__Exercise instructions__
Reproduce the records exactly.

__Collected data__
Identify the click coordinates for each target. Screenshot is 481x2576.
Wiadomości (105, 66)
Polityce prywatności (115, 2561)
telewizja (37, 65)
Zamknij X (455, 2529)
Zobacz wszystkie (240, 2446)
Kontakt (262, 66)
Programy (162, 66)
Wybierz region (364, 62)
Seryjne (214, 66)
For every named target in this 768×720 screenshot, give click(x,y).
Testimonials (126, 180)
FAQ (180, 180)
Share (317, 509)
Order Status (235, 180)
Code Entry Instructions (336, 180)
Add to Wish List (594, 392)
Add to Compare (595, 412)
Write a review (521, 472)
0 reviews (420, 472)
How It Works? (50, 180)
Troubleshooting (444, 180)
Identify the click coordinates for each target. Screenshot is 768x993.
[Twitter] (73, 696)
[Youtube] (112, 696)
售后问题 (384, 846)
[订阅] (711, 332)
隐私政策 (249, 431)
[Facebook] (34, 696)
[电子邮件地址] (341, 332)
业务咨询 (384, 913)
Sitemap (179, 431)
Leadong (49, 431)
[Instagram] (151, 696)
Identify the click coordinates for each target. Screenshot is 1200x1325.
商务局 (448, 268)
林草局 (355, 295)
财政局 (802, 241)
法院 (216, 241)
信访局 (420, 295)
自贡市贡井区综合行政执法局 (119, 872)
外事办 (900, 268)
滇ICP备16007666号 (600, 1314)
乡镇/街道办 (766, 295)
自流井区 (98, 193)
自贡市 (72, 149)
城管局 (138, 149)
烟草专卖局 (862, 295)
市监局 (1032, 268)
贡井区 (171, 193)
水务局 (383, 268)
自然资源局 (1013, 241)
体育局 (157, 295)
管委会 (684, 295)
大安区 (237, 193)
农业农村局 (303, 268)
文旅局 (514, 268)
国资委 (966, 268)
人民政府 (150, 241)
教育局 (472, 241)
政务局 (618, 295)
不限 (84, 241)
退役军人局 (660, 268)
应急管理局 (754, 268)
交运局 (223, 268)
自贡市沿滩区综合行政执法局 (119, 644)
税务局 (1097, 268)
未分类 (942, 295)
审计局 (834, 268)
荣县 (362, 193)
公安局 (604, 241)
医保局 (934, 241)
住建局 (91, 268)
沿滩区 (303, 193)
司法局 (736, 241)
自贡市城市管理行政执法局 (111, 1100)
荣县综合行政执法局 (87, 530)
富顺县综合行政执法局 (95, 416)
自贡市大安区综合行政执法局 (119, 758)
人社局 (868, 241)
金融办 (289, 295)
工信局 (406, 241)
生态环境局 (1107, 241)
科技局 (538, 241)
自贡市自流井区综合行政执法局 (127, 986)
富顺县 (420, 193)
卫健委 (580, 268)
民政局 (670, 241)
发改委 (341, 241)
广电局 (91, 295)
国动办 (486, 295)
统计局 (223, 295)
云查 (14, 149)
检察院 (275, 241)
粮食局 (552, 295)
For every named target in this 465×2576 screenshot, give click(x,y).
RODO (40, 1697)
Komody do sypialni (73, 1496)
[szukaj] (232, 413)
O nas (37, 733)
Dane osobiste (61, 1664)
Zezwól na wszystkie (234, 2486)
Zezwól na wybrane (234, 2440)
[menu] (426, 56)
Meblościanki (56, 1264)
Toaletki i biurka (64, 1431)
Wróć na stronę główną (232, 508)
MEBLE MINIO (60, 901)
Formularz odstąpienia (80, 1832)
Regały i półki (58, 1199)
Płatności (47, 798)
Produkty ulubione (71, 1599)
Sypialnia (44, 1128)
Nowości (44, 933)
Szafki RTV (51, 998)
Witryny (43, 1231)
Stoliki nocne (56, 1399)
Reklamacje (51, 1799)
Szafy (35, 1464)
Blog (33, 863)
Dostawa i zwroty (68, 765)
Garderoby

__Result for this task__
Identify the click coordinates for each target. Screenshot is 481x2576.
Wiadomości (105, 66)
Polityce prywatności (115, 2561)
telewizja (37, 65)
Zamknij X (455, 2529)
Zobacz wszystkie (240, 2446)
Kontakt (262, 66)
Programy (162, 66)
Wybierz region (364, 62)
Seryjne (214, 66)
For every named target in this 768×720 screenshot, give click(x,y).
Testimonials (126, 180)
FAQ (180, 180)
Share (317, 509)
Order Status (235, 180)
Code Entry Instructions (336, 180)
Add to Wish List (594, 392)
Add to Compare (595, 412)
Write a review (521, 472)
0 reviews (420, 472)
How It Works? (50, 180)
Troubleshooting (444, 180)
Identify the click coordinates for each target. Screenshot is 768x993.
[Twitter] (73, 696)
[Youtube] (112, 696)
售后问题 (384, 846)
[订阅] (711, 332)
隐私政策 (249, 431)
[Facebook] (34, 696)
[电子邮件地址] (341, 332)
业务咨询 (384, 913)
Sitemap (179, 431)
Leadong (49, 431)
[Instagram] (151, 696)
Identify the click coordinates for each target. Screenshot is 1200x1325.
商务局 (448, 268)
林草局 (355, 295)
财政局 (802, 241)
法院 (216, 241)
信访局 (420, 295)
自贡市贡井区综合行政执法局 (119, 872)
外事办 (900, 268)
滇ICP备16007666号 (600, 1314)
乡镇/街道办 (766, 295)
自流井区 (98, 193)
自贡市 (72, 149)
城管局 (138, 149)
烟草专卖局 (862, 295)
市监局 (1032, 268)
贡井区 (171, 193)
水务局 (383, 268)
自然资源局 (1013, 241)
体育局 (157, 295)
管委会 (684, 295)
大安区 (237, 193)
农业农村局 (303, 268)
文旅局 (514, 268)
国资委 (966, 268)
人民政府 (150, 241)
教育局 (472, 241)
政务局 (618, 295)
不限 (84, 241)
退役军人局 (660, 268)
应急管理局 (754, 268)
交运局 (223, 268)
自贡市沿滩区综合行政执法局 (119, 644)
税务局 (1097, 268)
未分类 (942, 295)
审计局 (834, 268)
荣县 (362, 193)
公安局 (604, 241)
医保局 (934, 241)
住建局 (91, 268)
沿滩区 (303, 193)
司法局 (736, 241)
自贡市城市管理行政执法局 (111, 1100)
荣县综合行政执法局 (87, 530)
富顺县综合行政执法局 (95, 416)
自贡市大安区综合行政执法局 (119, 758)
人社局 (868, 241)
金融办 (289, 295)
工信局 (406, 241)
生态环境局 (1107, 241)
科技局 (538, 241)
自贡市自流井区综合行政执法局 (127, 986)
富顺县 (420, 193)
卫健委 (580, 268)
民政局 (670, 241)
发改委 (341, 241)
广电局 (91, 295)
国动办 (486, 295)
统计局 (223, 295)
云查 (14, 149)
检察院 (275, 241)
粮食局 (552, 295)
For every named target in this 465×2576 screenshot, give click(x,y).
RODO (40, 1697)
Komody do sypialni (73, 1496)
[szukaj] (232, 413)
O nas (37, 733)
Dane osobiste (61, 1664)
Zezwól na wszystkie (234, 2486)
Zezwól na wybrane (234, 2440)
[menu] (426, 56)
Meblościanki (56, 1264)
Toaletki i biurka (64, 1431)
Wróć na stronę główną (232, 508)
MEBLE MINIO (60, 901)
Formularz odstąpienia (80, 1832)
Regały i półki (58, 1199)
Płatności (47, 798)
Produkty ulubione (71, 1599)
Sypialnia (44, 1128)
Nowości (44, 933)
Szafki RTV (51, 998)
Witryny (43, 1231)
Stoliki nocne (56, 1399)
Reklamacje (51, 1799)
Szafy (35, 1464)
Blog (33, 863)
Dostawa i zwroty (68, 765)
Garderoby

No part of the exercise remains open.